Se il rosso -colore che ricopre la parete appositamente realizzata per questa mostra, che attraversa la galleria per tutta la sua lunghezza e costruisce nuovi spazi e un percorso determinato- è il colore della passione, la passione è il sentimento che accoglie, guida e sottolinea l’incessante ricerca artistica di Alfredo Pirri (Cosenza 1957; vive a Roma). Una ricerca appassionata, la sua, che trova proprio nelle mostre l’unità di misura costruttiva del suo percorso artistico, un momento di bilancio, di ulteriore riflessione e di sistemazione ideologica delle opere.
E così Racconti (naturale prosieguo di Fare e rifare, 2004) è la narrazione complessiva e specifica di un cammino, formato da tanti piccoli passi. Acque sono gli acquarelli ordinatamente infilati sulla parete scarlatta. Romanticamente riproducono, con colori scuri -che vanno dal nero al grigio, dal blu al marrone e al verde, con sprazzi di giallo, rosa e azzurro-, lo scorrere lento o veloce, serrato o cadenzato, ordinato o irregolare, della pioggia sui vetri. Come note su un infinito pentagramma, punteggiato dalle diverse forme che l’acqua assume ed evoca durante il suo scivolare.
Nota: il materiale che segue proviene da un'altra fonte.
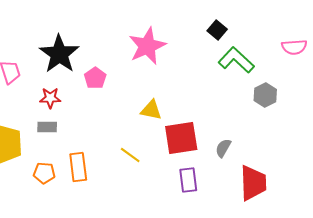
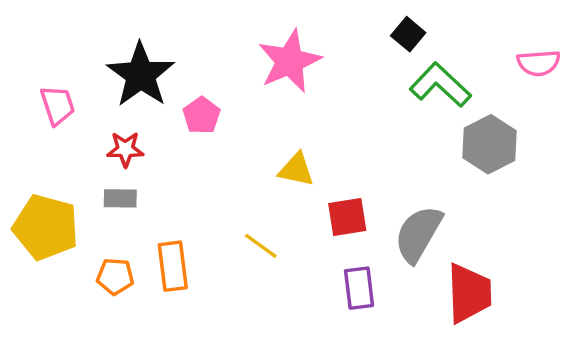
gray hexagon: (265, 95) -> (489, 144), size x1.4
red square: (181, 138) -> (347, 217), size x0.7
gray semicircle: (223, 148) -> (418, 234), size x1.8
Superata la parete, si apre la “foresta incantata”, popolata da una coppia di acquarelli di grandi dimensioni della serie Acque, da nuove “sculture” e da “vecchi” lavori. Termine adottato per indicare quei lavori creati col processo che è la sigla distintiva di Pirri: i suoi frammenti di cartoni per conservazione -o carta museale- strappati e sovrapposti, che risplendono e accolgono la luce creando un delicato e inaspettato riverbero sulla parete. Inaspettato perché il lato in vista, quello verso lo spettatore, spesso è banalmente bianco: è quello nascosto allo sguardo a dichiarare la propria tonalità , ma per riflesso. Stavolta, nei due lavori, il cartone è stato sostituito da vetri, che creano una sorta di paesaggio montano
Una forte sensazione di leggerezza, di sospensione, è creata da Aria (opera presentata anche alla fiera Artissima13), grande teca di plexiglas cosparsa di bianche macchie sfumate di rosa, che intrappolano altrettante candide piume: decine e decine di piume rimangono sospese nell’aria, come fissate nel ricordo, dopo un’infantile lotta con cuscini. Quelle stesse piume si sovrappongono invece in diversi ripiani, sempre in parallelepipedi di plexiglas, a formare un cubo che poggia su un grande specchio: una cascata che inaspettatamente riesce ad incrinare in mille frammenti la lastra riflettente (Le jardin féerique).
Infine White Cube e The house of rising sun. In tutte e due le opere si sovrappongono dei parallelepipedi, bianchi nella prima -un chiaro riferimento agli spazi essenziali destinati ad accogliere l’arte contemporanea- rosa nella seconda. Entrambi abitati da piccole figure bloccate in posizioni sospese.